INFORMATION SHOWN
..............................

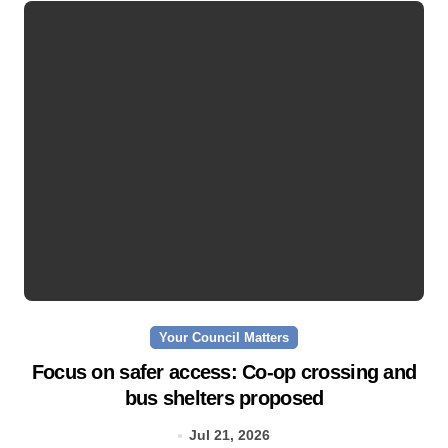
Your Council Matters
Focus on safer access: Co‑op crossing and
bus shelters proposed
Jul 21, 2026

..............................

PROBLEM
What you give back must be the data above, reproduced exactly and free of pictures.

ANSWER SECTION
Your Council Matters
Focus on safer access: Co‑op crossing and
bus shelters proposed
Jul 21, 2026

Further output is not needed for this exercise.